What you have to do: Using the material that follows, output exactly the lines from the one containing "что школа, к сожалению, редко рассказывает" through the one containing "ndantes et gourmandes...", with both ends kept.

Records for this exercise:
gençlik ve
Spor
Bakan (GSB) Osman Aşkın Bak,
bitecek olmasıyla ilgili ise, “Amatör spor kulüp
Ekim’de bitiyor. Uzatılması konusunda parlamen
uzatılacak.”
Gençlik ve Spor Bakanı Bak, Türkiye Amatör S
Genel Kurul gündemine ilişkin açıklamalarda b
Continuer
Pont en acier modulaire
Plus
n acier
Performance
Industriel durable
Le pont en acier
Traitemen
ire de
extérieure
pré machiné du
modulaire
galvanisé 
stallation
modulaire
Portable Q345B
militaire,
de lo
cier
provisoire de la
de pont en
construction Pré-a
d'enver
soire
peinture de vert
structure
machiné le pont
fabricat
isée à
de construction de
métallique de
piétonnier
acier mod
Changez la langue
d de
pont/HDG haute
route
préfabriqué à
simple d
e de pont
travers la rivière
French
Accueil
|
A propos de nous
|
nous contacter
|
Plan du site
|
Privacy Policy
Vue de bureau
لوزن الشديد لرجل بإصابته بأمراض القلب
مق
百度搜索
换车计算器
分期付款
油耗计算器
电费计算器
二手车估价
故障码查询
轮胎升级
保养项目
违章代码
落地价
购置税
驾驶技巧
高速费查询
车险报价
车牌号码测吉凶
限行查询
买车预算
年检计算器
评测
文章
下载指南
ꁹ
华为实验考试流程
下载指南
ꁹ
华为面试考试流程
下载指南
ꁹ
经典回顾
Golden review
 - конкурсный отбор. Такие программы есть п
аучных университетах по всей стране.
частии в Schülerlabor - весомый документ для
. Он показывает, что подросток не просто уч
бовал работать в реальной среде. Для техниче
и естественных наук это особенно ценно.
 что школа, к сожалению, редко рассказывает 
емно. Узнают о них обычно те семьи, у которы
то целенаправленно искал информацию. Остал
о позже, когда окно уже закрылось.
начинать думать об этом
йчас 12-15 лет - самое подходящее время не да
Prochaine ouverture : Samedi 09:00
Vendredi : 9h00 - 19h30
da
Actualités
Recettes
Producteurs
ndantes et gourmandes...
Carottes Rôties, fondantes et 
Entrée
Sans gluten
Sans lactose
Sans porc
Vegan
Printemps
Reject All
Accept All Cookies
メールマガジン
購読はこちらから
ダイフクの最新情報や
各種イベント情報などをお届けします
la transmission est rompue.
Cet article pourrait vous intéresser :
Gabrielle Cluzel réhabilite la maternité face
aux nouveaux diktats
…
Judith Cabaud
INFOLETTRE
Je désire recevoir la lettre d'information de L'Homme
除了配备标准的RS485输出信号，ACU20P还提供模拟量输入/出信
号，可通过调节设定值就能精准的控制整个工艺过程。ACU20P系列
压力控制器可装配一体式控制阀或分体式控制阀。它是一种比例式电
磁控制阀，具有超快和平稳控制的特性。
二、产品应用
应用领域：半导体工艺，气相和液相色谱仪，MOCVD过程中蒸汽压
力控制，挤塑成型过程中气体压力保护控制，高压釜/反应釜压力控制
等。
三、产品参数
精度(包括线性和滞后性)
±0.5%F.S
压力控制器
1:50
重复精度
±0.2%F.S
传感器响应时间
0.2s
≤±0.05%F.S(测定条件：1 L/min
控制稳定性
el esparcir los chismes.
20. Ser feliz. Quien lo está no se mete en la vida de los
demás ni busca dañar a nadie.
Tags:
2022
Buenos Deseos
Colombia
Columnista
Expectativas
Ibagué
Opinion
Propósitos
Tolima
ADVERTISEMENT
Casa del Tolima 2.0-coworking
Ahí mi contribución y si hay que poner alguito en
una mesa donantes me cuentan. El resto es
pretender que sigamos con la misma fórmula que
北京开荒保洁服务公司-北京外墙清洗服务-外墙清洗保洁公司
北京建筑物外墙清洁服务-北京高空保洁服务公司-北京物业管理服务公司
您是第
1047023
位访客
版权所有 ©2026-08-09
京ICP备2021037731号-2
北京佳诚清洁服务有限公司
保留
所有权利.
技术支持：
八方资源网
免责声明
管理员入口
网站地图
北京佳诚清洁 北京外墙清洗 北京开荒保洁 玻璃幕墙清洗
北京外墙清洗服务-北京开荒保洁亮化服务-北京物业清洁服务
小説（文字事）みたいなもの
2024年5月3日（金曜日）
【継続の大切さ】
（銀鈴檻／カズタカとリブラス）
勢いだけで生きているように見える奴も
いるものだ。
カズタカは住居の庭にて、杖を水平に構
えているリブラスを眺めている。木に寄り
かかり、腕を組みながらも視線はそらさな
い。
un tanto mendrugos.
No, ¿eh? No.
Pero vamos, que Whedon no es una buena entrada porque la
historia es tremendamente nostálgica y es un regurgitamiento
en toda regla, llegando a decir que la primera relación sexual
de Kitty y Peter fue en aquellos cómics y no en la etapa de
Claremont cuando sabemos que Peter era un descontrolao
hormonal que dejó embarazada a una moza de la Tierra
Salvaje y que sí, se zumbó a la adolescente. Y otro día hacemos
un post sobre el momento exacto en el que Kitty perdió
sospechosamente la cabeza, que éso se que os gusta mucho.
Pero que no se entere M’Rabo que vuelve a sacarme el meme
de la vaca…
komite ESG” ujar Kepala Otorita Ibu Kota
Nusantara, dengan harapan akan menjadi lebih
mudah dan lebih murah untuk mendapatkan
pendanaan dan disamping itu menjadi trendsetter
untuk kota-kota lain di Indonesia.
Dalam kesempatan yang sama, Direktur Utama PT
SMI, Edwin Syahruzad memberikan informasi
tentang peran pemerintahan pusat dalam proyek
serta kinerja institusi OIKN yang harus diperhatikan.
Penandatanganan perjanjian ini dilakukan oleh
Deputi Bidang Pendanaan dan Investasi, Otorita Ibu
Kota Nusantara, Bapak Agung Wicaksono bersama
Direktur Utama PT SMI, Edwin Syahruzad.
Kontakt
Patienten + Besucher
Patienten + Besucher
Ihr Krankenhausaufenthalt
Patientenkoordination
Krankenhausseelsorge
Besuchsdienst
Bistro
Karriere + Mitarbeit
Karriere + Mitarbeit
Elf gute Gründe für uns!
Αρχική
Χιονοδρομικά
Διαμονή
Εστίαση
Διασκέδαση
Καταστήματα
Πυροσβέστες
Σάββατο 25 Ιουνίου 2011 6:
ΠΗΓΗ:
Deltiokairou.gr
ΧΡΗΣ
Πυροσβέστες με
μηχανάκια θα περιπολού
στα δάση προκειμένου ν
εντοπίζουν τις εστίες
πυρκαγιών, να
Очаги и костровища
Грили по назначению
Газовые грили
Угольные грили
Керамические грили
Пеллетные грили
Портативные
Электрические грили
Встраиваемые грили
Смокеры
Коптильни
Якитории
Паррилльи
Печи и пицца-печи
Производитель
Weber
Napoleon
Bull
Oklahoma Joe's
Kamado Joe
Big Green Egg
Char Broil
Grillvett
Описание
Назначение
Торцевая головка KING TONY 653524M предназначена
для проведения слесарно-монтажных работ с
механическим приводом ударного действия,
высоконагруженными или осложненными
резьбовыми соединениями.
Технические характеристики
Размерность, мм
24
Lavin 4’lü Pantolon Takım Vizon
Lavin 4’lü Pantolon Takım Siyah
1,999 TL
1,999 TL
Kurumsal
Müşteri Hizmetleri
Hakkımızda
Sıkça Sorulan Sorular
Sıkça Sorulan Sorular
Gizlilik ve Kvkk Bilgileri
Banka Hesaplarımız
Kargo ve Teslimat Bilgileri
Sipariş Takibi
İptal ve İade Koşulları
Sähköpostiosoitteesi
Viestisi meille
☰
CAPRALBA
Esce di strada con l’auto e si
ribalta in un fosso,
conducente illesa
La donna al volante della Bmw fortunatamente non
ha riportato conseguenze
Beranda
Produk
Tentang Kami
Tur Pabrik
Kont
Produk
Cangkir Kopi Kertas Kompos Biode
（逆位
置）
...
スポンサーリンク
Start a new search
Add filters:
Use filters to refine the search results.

Solution to this exercise:
 что школа, к сожалению, редко рассказывает 
емно. Узнают о них обычно те семьи, у которы
то целенаправленно искал информацию. Остал
о позже, когда окно уже закрылось.
начинать думать об этом
йчас 12-15 лет - самое подходящее время не да
Prochaine ouverture : Samedi 09:00
Vendredi : 9h00 - 19h30
da
Actualités
Recettes
Producteurs
ndantes et gourmandes...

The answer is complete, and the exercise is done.